Opinion
CASE NO. C12-5185 BHS
08-09-2012
ORDER ADOPTING REPORT AND RECOMMENDATION
This matter comes before the Court on the Report and Recommendation ("R&R") of the Honorable J. Richard Creatura, United States Magistrate Judge (Dkt. 13) and Petitioner Anthony McChristian's ("McChristian") objections to the R&R (Dkt. 14).
On June 18, 2012, Judge Creatura issued the R&R recommending that the Court deny both of McChristian's grounds for relief on the merits. Dkt. 13. On June 23, 2012, McChristian filed objections. Dkt. 14. On July 9, 2012, the State filed a response and referred the Court to its previous briefing. Dkt. 15.
The district judge must determine de novo any part of the magistrate judge's disposition that has been properly objected to. Fed. R. Civ. P. 72(b)(3). McChristian has objected to both parts of Judge Creatura's recommendation and the Court will address each ground for relief.
The facts and state court procedural history are set forth in the R&R and need not be repeated here.
A. Ground One - Improper Sentencing
McChristian's first ground for relief is that the trial judge improperly imposed a 60-month mandatory minimum sentence in addition to the 93-month sentence. Dkt. 1 at 7-12. Judge Creatura based his recommendation on the conclusion that McChristian was requesting that the Court expand federal law instead of showing that the state court adjudication violated clearly established federal law. Dkt. 13 at 6-7. McChristian objects to Judge Creatura's framing of the issue and
argues that the Sixth Amendment was implicated because the state court found facts which resulted in an increased maximum potential sentence— depriving McChristian of any good time for the duration of the five year mandatory minimum.Dkt. 14 at 2.
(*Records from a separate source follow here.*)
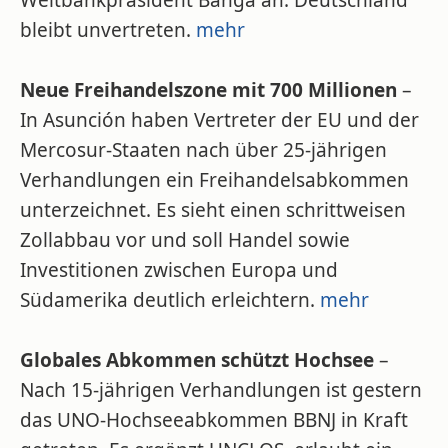
Weltbankpräsident Banga an. Deutschland
bleibt unvertreten.
mehr
Neue Freihandelszone mit 700 Millionen
–
In Asunción haben Vertreter der EU und der
Mercosur-Staaten nach über 25-jährigen
Verhandlungen ein Freihandelsabkommen
unterzeichnet. Es sieht einen schrittweisen
Zollabbau vor und soll Handel sowie
Investitionen zwischen Europa und
Südamerika deutlich erleichtern.
mehr
Globales Abkommen schützt Hochsee
–
Nach 15-jährigen Verhandlungen ist gestern
das UNO-Hochseeabkommen BBNJ in Kraft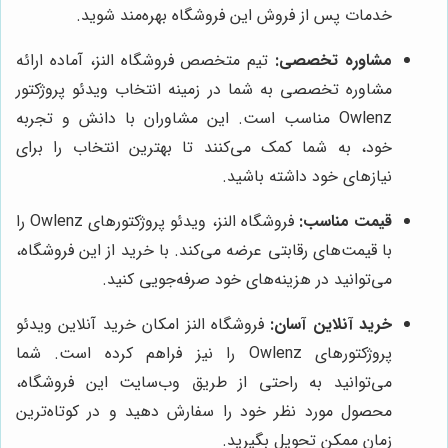
خدمات پس از فروش این فروشگاه بهره‌مند شوید.
مشاوره تخصصی:
تیم متخصص فروشگاه النز، آماده ارائه
مشاوره تخصصی به شما در زمینه انتخاب ویدئو پروژکتور
Owlenz مناسب است. این مشاوران با دانش و تجربه
خود، به شما کمک می‌کنند تا بهترین انتخاب را برای
نیازهای خود داشته باشید.
قیمت مناسب:
فروشگاه النز، ویدئو پروژکتورهای Owlenz را
با قیمت‌های رقابتی عرضه می‌کند. با خرید از این فروشگاه،
می‌توانید در هزینه‌های خود صرفه‌جویی کنید.
خرید آنلاین آسان:
فروشگاه النز امکان خرید آنلاین ویدئو
پروژکتورهای Owlenz را نیز فراهم کرده است. شما
می‌توانید به راحتی از طریق وب‌سایت این فروشگاه،
محصول مورد نظر خود را سفارش دهید و در کوتاه‌ترین
زمان ممکن تحویل بگیرید.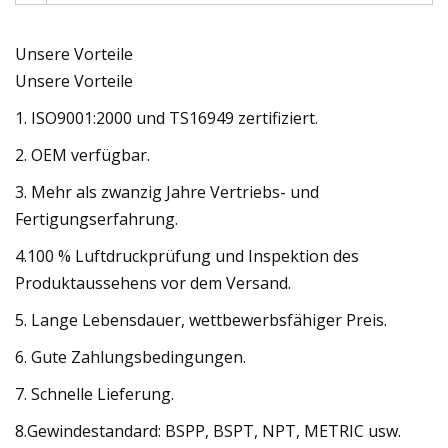
Unsere Vorteile
Unsere Vorteile
1. ISO9001:2000 und TS16949 zertifiziert.
2. OEM verfügbar.
3. Mehr als zwanzig Jahre Vertriebs- und
Fertigungserfahrung.
4.100 % Luftdruckprüfung und Inspektion des
Produktaussehens vor dem Versand.
5. Lange Lebensdauer, wettbewerbsfähiger Preis.
6. Gute Zahlungsbedingungen.
7. Schnelle Lieferung.
8.Gewindestandard: BSPP, BSPT, NPT, METRIC usw.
The Sixth Amendment reserves to juries the determination of any fact, other than the fact of a prior conviction, that increases a criminal defendant's maximum potential sentence. Apprendi v. New Jersey, 530 U.S. 466 (2000); Blakely v. Washington, 542 U.S. 296 (2004). Under Apprendi, "[o]ther than the fact of a prior conviction, any fact that increases the penalty for a crime beyond the prescribed statutory maximum must be submitted to a jury, and proved beyond a reasonable doubt." 530 U.S. at 490. In Blakely, the Court clarified that the relevant "statutory maximum" for Apprendi purposes "is the maximum sentence a judge may impose solely on the basis of the facts reflected in the jury verdict or admitted by the defendant." 542 U.S. at 303. In other words, "the relevant 'statutory maximum' is not the maximum sentence a judge may impose after finding additional facts, but the maximum he may impose without any additional findings." Id. at 303-04.
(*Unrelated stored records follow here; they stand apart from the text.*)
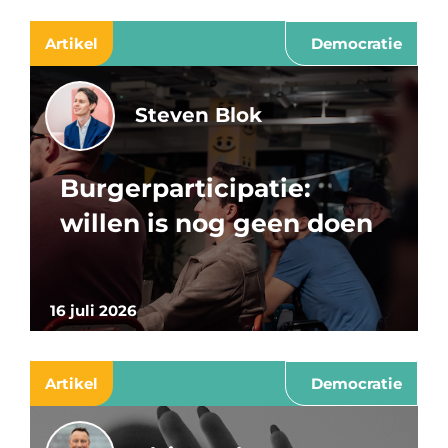
Artikel
Democratie
Steven Blok
Burgerparticipatie:
willen is nog geen doen
16 juli 2026
Artikel
Democratie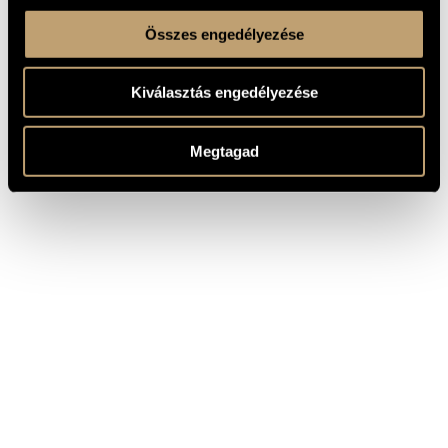
Összes engedélyezése
Kiválasztás engedélyezése
Megtagad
The Washington State Supreme Court has held that Blakely does not apply to exceptional minimum sentences. State v. Clarke, 156 Wn.2d 880, cert. denied, 552 U.S. 885 (2007). In Clarke, the court reasoned that "[i]n order to violate the Sixth Amendment under Blakely, Clarke's exceptional minimum sentence must exceed the relevant statutory maximum" even though the trial judge based the exceptional minimum sentence on the finding of two separate aggravating factors. 156 Wn.2d at 884-886.
In this case, the trial judge imposed a mandatory minimum sentence under RCW 9.94A.540 depriving McChristian of the opportunity to accumulate earned release time or "good time." Dkt. 9, Exh. 2. In order to impose this sentence, the trial judge found that "the offender used force or means likely to result in death or intended to kill the victim . . . ." RCW 9.94A.540(1)(b). The state court concluded that
McChristian's 60-month mandatory minimum sentence did not increase the penalty for first degree assault beyond the statutory maximum standard range sentence. Thus, a judicial finding that McChristian's crime met the requirements of RCW 9.94A.504(1)(b) is sufficient under Blakely.Dkt. 9, Exh. 2 at 8-9.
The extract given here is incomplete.